→ WHAT YOU ARE ASKED TO DO: The required lines are those that contain "piano"; pull them out of the data and copy them.

*** EXERCISE DATA Section Begins ***

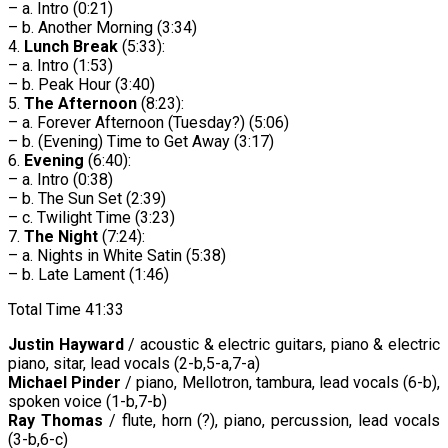
– a. Intro (0:21)
– b. Another Morning (3:34)
4.
Lunch Break
(5:33):
– a. Intro (1:53)
– b. Peak Hour (3:40)
5.
The Afternoon
(8:23):
– a. Forever Afternoon (Tuesday?) (5:06)
– b. (Evening) Time to Get Away (3:17)
6.
Evening
(6:40):
– a. Intro (0:38)
– b. The Sun Set (2:39)
– c. Twilight Time (3:23)
7.
The Night
(7:24):
– a. Nights in White Satin (5:38)
– b. Late Lament (1:46)
Total Time 41:33
Justin Hayward
/ acoustic & electric guitars, piano & electric
piano, sitar, lead vocals (2-b,5-a,7-a)
Michael Pinder
/ piano, Mellotron, tambura, lead vocals (6-b),
spoken voice (1-b,7-b)
Ray Thomas
/ flute, horn (?), piano, percussion, lead vocals
(3-b,6-c)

*** EXERCISE DATA Section Ends ***

→ RESPONSE FOR THIS EXERCISE:
/ acoustic & electric guitars, piano & electric
piano, sitar, lead vocals (2-b,5-a,7-a)
/ piano, Mellotron, tambura, lead vocals (6-b),
/ flute, horn (?), piano, percussion, lead vocals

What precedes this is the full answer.